Figure 3. Maximum Likelihood Estimate of p for Markov Coin with different models

Finally, notice the spread in all figures decreases as we increase the number of samples per dataset. This trend aligns with our expectations, as a larger dataset allows the model to capture more of the underlying pattern, thereby improving its precision. This is a clear demonstration of the bias-variance tradeoff: as we increase our sample size, our model’s variance decreases, leading to more reliable and precise estimates. It also demonstrates the bias-variance tradeoff for a model occurs in the context of a data generating process. We can comment on the capacity of a model on its own, but a discussion on bias and variance requires the context of a data generating process.

Figure 4. Maximum Likelihood Estimate of delta for both coins with Markov Model

Conclusion

In this study, we explored the fundamental concepts of modelling using two basic datasets. These datasets were generated using a biased coin, incorporating both independent Bernoulli trials and a Markov property. We applied two models of varying capacity to these datasets, aiming to estimate the probability of obtaining a ‘heads’ outcome in a coin toss. Our findings revealed that the Bernoulli Model, which has lower capacity, requires fewer samples than the more complex Markov model to accurately estimate the probability for the Bernoulli coin. However, as we increased the number of samples per dataset, both models demonstrated improved precision.

Interestingly, the higher capacity of the Markov model enabled it to accurately estimate the probability for the Markov coin, while the Bernoulli model fell short in capturing the influence of the previous state. We contend that this is due to the Markov model’s higher capacity, which allows it to overfit to minor irregularities in the data, necessitating more samples to mitigate this effect. Simpler models like the Bernoulli model can readily ignore these irregularities due to its inherent assumptions about the data-generating process. However, this simplicity can lead to inaccuracies if the model fails to account for certain aspects of the data generation process, as we observed with the Markov coin.

This study’s findings illustrate a classic case of the bias-variance trade-off in modeling[1]. It is crucial to note that while much of the popular literature on bias-variance trade-off attributes the difference between prediction and ground truth to the model capacity, this argument overlooks the critical role of the data generating process. A model with greater capacity does not necessarily exhibit low bias. Also, modern machine learning theory suggests more capacious model can increase both the accuracy and the precision at the same time[2].
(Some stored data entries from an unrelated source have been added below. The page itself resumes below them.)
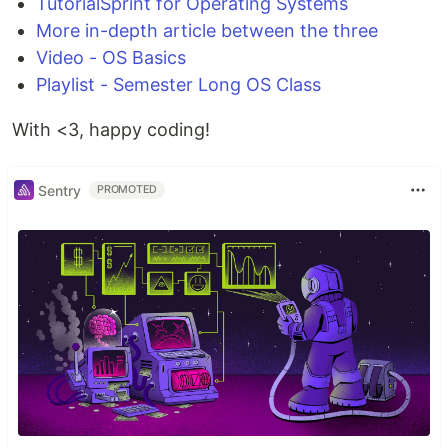
TutorialSprint for Operating Systems
More in-depth article between the three
Video - OS Basics
Playlist - Semester Long OS Class
With <3, happy coding!
Sentry
PROMOTED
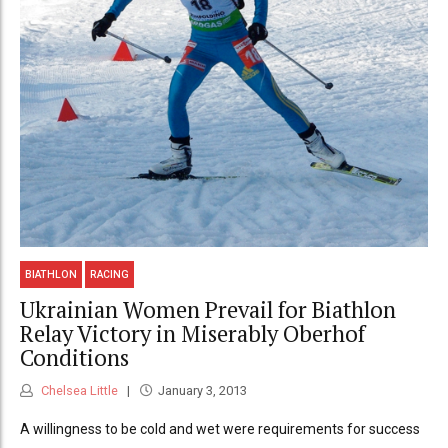
BIATHLON
RACING
Ukrainian Women Prevail for Biathlon
Relay Victory in Miserably Oberhof
Conditions
Chelsea Little
January 3, 2013
A willingness to be cold and wet were requirements for success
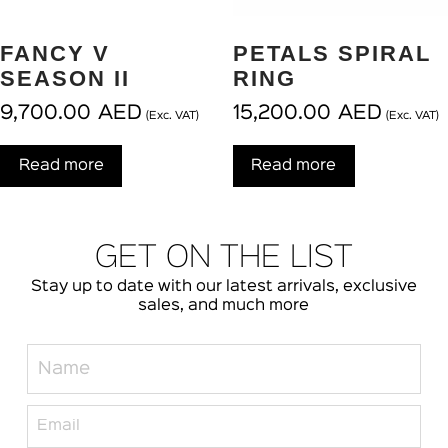
FANCY V
PETALS SPIRAL
SEASON II
RING
9,700.00
AED
15,200.00
AED
(Exc. VAT)
(Exc. VAT)
Read more
Read more
GET ON THE LIST
Stay up to date with our latest arrivals, exclusive
sales, and much more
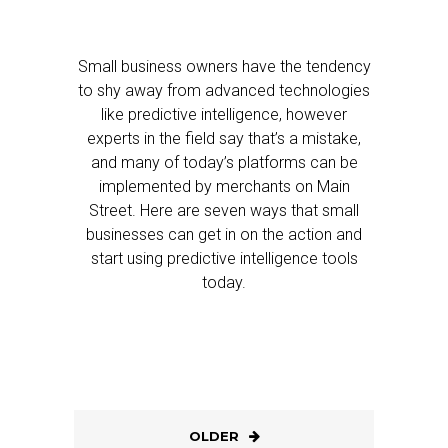
Small business owners have the tendency
to shy away from advanced technologies
like predictive intelligence, however
experts in the field say that’s a mistake,
and many of today’s platforms can be
implemented by merchants on Main
Street. Here are seven ways that small
businesses can get in on the action and
start using predictive intelligence tools
today.
OLDER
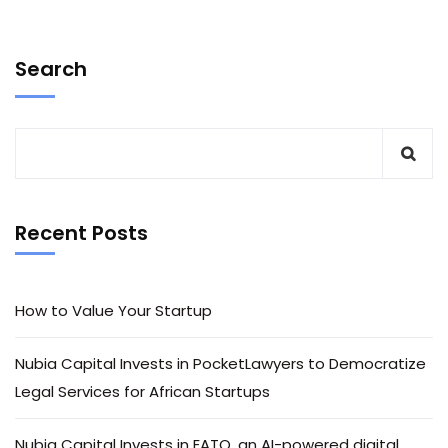
Search
Recent Posts
How to Value Your Startup
Nubia Capital Invests in PocketLawyers to Democratize
Legal Services for African Startups
Nubia Capital Invests in EATO, an AI-powered digital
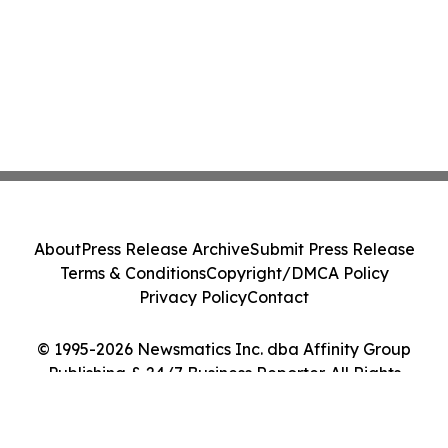
About
Press Release Archive
Submit Press Release
Terms & Conditions
Copyright/DMCA Policy
Privacy Policy
Contact
© 1995-2026 Newsmatics Inc. dba Affinity Group
Publishing & 24/7 Business Reporter. All Rights
Reserved.
Cookie Settings / Your Privacy Choices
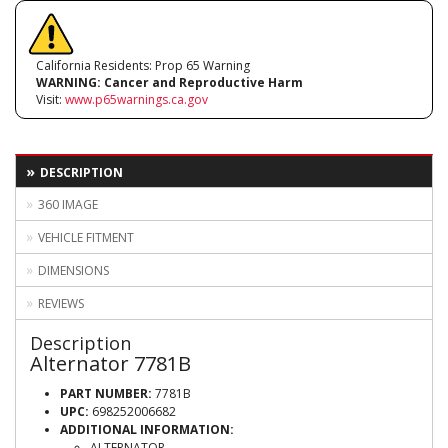
California Residents: Prop 65 Warning
WARNING:
Cancer and Reproductive Harm
Visit:
www.p65warnings.ca.gov
DESCRIPTION
360 IMAGE
VEHICLE FITMENT
DIMENSIONS
REVIEWS
Description
Alternator 7781B
PART NUMBER:
7781B
UPC:
698252006682
ADDITIONAL INFORMATION:
ALTERNATOR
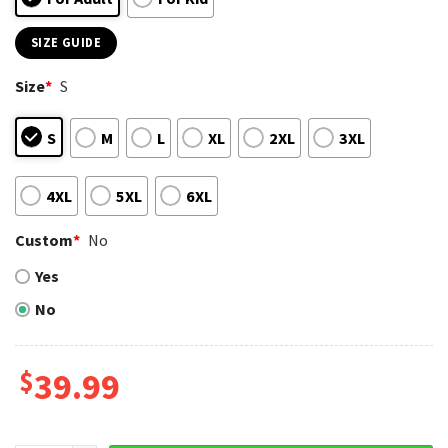
SIZE GUIDE
Size
*
S
S
M
L
XL
2XL
3XL
4XL
5XL
6XL
Custom
*
No
Yes
No
$
39.99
In conclusion, while statistical bias is a significant factor, it is just one part of the larger narrative. Other forms of bias exist in machine learning algorithms that are equally important to consider[3]. I plan to delve into these in subsequent articles, expanding our understanding of bias in machine learning.

References

[1] Hastie, T., Tibshirani, R., Friedman, J. H., & Friedman, J. H. (2009). The elements of statistical learning: data mining, inference, and prediction (Vol. 2, pp. 1-758). New York: springer.
[2] Belkin, M., Hsu, D., Ma, S., & Mandal, S. (2019). Reconciling modern machine-learning practice and the classical bias–variance trade-off. Proceedings of the National Academy of Sciences, 116(32), 15849-15854.
[3] Mitchell, T. M. (2007). Machine learning (Vol. 1). New York: McGraw-hill.